According to some of our commercial apple growers we are going to have a bumper crop of apples this year. A mild spring and warm summer, accompanied by the perfect amount of rainfall, has resulted in a vintage year for our English apples.
Sadly, in my part of Wiltshire that’s not true. We have three apple trees and almost no apples – everyone we know in our valley is in the same boat; it’s so bad that our annual Cider Making Day has had to be cancelled. As you can imagine we’re a little bit upset about that. But, to make up for our loss, I’ve made an exciting discovery – the red fleshed apple. Yes, that’s what I said, red – an apple with a shocking pink/red flesh.
The father of a good friend of mine was a passionate apple man and spent much of his forty years of retirement breeding and developing by grafts and cross-breeding a red-fleshed apple. As a World War II POW, he also spent time looking for ways of controlling the fairly serious side effects from his interment. The result of both of these endeavours was the small Trinity apple; red skinned and red fleshed, high in anti-oxidents and Vitamin C.
I’ve been hearing about these apples for years, but just a few weeks ago some arrived in the post. Could I make some jam? We’d just like to see how it turns out.
Well – who’d pass up that opportunity?
Now, making apple jam/conserve/butter/jelly can be a bit tricky. Apples have a very delicate flavour and too much sugar or being too liberal with the spice can turn it into a tasteless or over-spiced sugary mess. On the other hand, not enough sugar and you’ve just got an apple sauce that won’t keep for long. These particular apples are great cookers, they cook down to a silky pulp and the pretty red colour enriches on cooking.
I decided to make what would strictly be called an Apple Cheese – it’s called a cheese because it’s pushed through a sieve. But I haven’t let it thicken enough to be classed as a cheese. I’ll call it a jam because of its jammy consistency, but its relatively low sugar content would have our EU food police heading for the rulebook. But, to hell with the EU, this is homemade, just for my pantry and my friends and family.
Of course, I’m not expecting you to be able to get hold of these red fleshed apples yet… but I hear it won’t be long until you’ll start finding them in the shops.
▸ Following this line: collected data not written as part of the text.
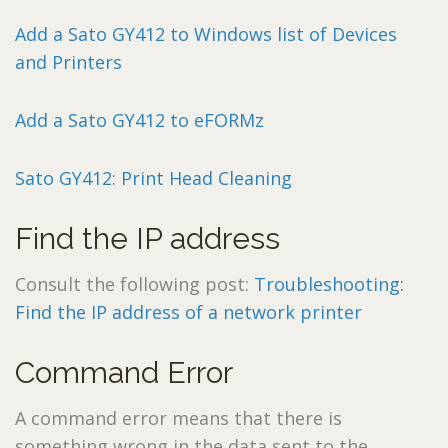
Add a Sato GY412 to Windows list of Devices
and Printers
Add a Sato GY412 to eFORMz
Sato GY412: Print Head Cleaning
Find the IP address
Consult the following post:
Troubleshooting:
Find the IP address of a network printer
Command Error
A command error means that there is
something wrong in the data sent to the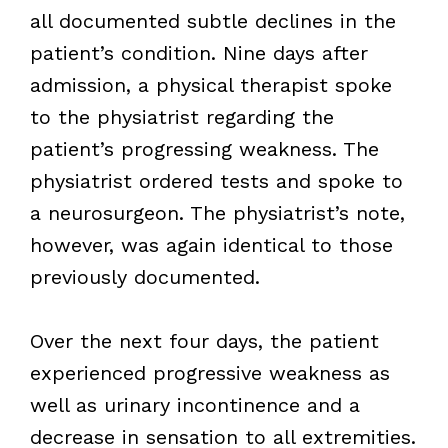
all documented subtle declines in the
patient’s condition. Nine days after
admission, a physical therapist spoke
to the physiatrist regarding the
patient’s progressing weakness. The
physiatrist ordered tests and spoke to
a neurosurgeon. The physiatrist’s note,
however, was again identical to those
previously documented.
Over the next four days, the patient
experienced progressive weakness as
well as urinary incontinence and a
decrease in sensation to all extremities.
Meanwhile, the recipe below will do for any cooking apples, especially Bramleys.
Holy Trinity Jam
900g (2lb) Red fleshed apples
½ tsp Ground Cinnamon
200ml (7fl oz) Water
Approx 400g (14oz) Sugar – ordinary granulated will do
Small knob of butter
Put a small, clean plate into the freezer before you start.
Roughly chop the apples – pips, skin and all, and put in a large pan along with the chopped up lemon, ground cinnamon and water. Bring to the boil and simmer until the apples have turned to mush, approx 20-30 mins.
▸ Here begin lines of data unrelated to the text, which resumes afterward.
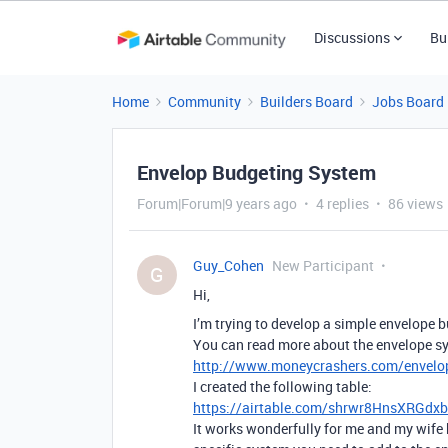
Discussions
Bu
Home
Community
Builders Board
Jobs Board
Envelop Budgeting System
Forum|Forum|9 years ago
4 replies
86 views
Guy_Cohen
New Participant
G
Hi,
I’m trying to develop a simple envelope 
You can read more about the envelope sys
http://www.moneycrashers.com/envelo
I created the following table:
https://airtable.com/shrwr8HnsXRGdx
It works wonderfully for me and my wife 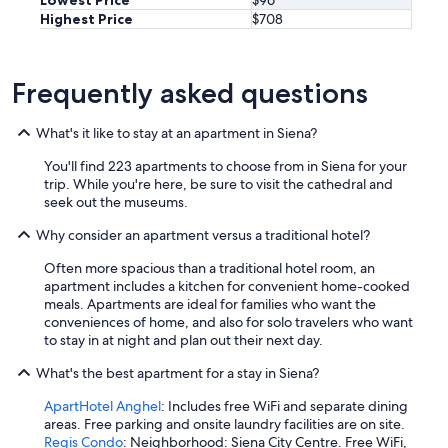
Highest Price
$708
Frequently asked questions
What's it like to stay at an apartment in Siena?
You'll find 223 apartments to choose from in Siena for your
trip. While you're here, be sure to visit the cathedral and
seek out the museums.
Why consider an apartment versus a traditional hotel?
Often more spacious than a traditional hotel room, an
apartment includes a kitchen for convenient home-cooked
meals. Apartments are ideal for families who want the
conveniences of home, and also for solo travelers who want
to stay in at night and plan out their next day.
What's the best apartment for a stay in Siena?
ApartHotel Anghel
: Includes free WiFi and separate dining
areas. Free parking and onsite laundry facilities are on site.
Regis Condo
: Neighborhood: Siena City Centre. Free WiFi,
Push the apple pulp through a plastic sieve. Weigh the pulp and return to your clean pan. Add half the weight of sugar to the weight of the pulp. Slowly bring to the boil and let the mixture bubble for approx. 10 minutes. Test whether you have reached setting point by dropping a teaspoon of jam onto the frozen plate. If, after a few seconds, the jam wrinkles when you push it with your finger then it is ready to jar up. If not, simmer for another couple of minutes and test again. When the jam is ready stir in the small knob of butter to get rid of any unsightly scum that might be on the top.
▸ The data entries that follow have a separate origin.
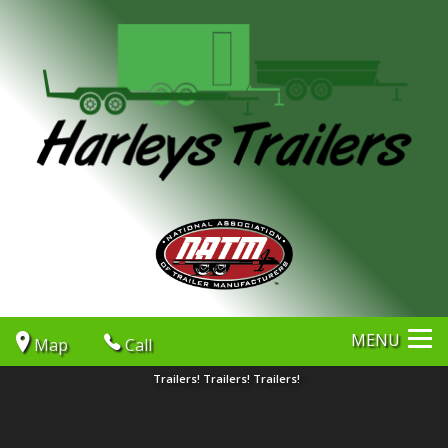
MENU
Map
Call
Trailers! Trailers! Trailers!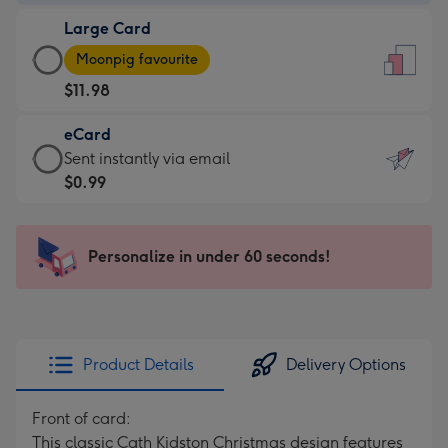
-
Large Card
$9.99
Large
-
Moonpig favourite
Card
For
$11.98
-
the
$11.98
little
eCard
-
messages
eCard
Sent instantly via email
Moonpig
-
-
$0.99
favourite
Dimensions:
$0.99
-
132
-
Dimensions:
x
Sent
Personalize in under 60 seconds!
205
185
instantly
x
mm
via
290
email
mm
Product Details
Delivery Options
Front of card:
This classic Cath Kidston Christmas design features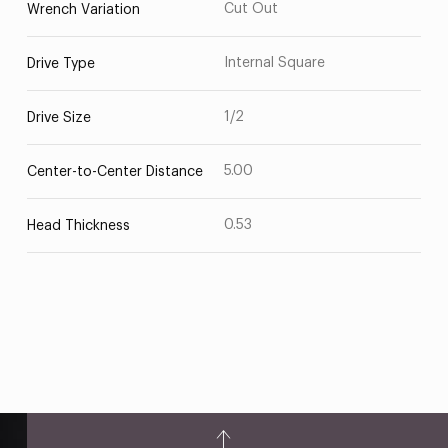
Cut Out
Wrench Variation
Internal Square
Drive Type
1/2
Drive Size
5.00
Center-to-Center Distance
0.53
Head Thickness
Pour jam into clean and sterilised jars and seal. Because of the low sugar content of this jam it won’t keep for very long, so make small batches and keep in the fridge for no longer than three months.
The Trinity apple is an early ripening, small red fleshed apple. Harvest usually takes place in mid August. The apple has a limited shelf life, probably due to its high juice content, but is a good cooker and perfect for making puree. Next year there will be a limited harvest in Twickenham, England, which could be available for ‘Pick Your Own’ for any interested parties.